Wednesday, March 5, 2014

Lessons from the UNC athletic scandal

The athletic scandal that enveloped UNC Chapel Hill involving bogus classes, fraud charges and whether some football players could even read above a third-grade level  got the attention of other UNC system schools even if Chapel Hill school officials have been slow to react. In an interview with the Charlotte Observer's editorial board covering a wide range of topics, UNC Charlotte Chancellor Phil Dubois outlined what happened at the Charlotte school. Here's part of what he had to say:

"We made some governance changes to make sure we monitored the situation closely.

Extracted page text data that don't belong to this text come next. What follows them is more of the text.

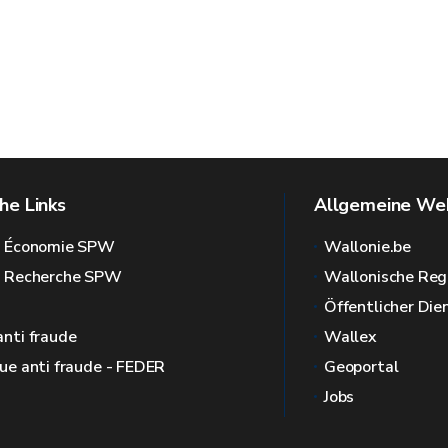
he Links
Allgemeine Web
l Économie SPW
Wallonie.be
l Recherche SPW
Wallonische Reg
Öffentlicher Die
anti fraude
Wallex
que anti fraude - FEDER
Geoportal
Jobs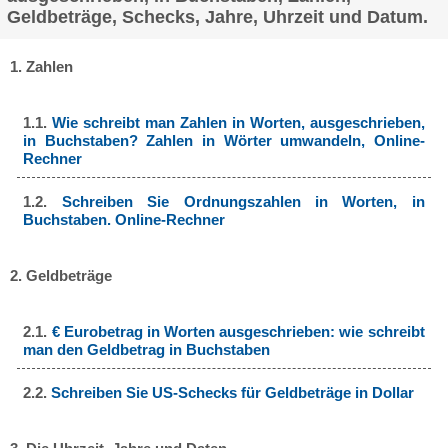
Geldbeträge, Schecks, Jahre, Uhrzeit und Datum.
1. Zahlen
1.1.
Wie schreibt man Zahlen in Worten, ausgeschrieben,
in Buchstaben? Zahlen in Wörter umwandeln, Online-
Rechner
1.2.
Schreiben Sie Ordnungszahlen in Worten, in
Buchstaben. Online-Rechner
2. Geldbeträge
2.1.
€ Eurobetrag in Worten ausgeschrieben: wie schreibt
man den Geldbetrag in Buchstaben
2.2.
Schreiben Sie US-Schecks für Geldbeträge in Dollar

You'd have to be an idiot not to look at the situation - the national situation, not just Chapel Hill. 
So we restructured our board of trustees to have an athletic committee and that athletic committee has a very defined agenda to not just look at athletic spending but student athlete's performance. Our trustees look at whether they're (the athletes are) concentrated  in particular  majors, concentrated in particular studies...the number of independent studies... all the kind of things that have not bubbled to the top at Chapel Hill..
We already had a structure where academic advisers don't report to athletics. They report to academic affairs. And we changed the reporting line for compliance people so they not only work with athletics - because on a day-to-day basis, they have to - but they also have to report to the general counsel. So if a compliance officer in athletics saw any issue they would know to go to the general counsel if they felt they were not getting a good response from athletics.
Now, in light of the recent issue of reading ability, I took a personal interest in this. (I told the staff) to look at entering SAT scores of our students and see whether or not there's a relationship where we could have predicted a problem and the answer is no.
I don't have a lot of confidence in standardized test scores but they are part of the weighted admission ration we use in making admissions decisions. High school performance counts two-thirds and standardized tests count one-third. Our students basically outperform their standardized test scores...
I don't think we're completely immune from problems... You have to be very vigilant about this matter. You can see what happens (when you're not)."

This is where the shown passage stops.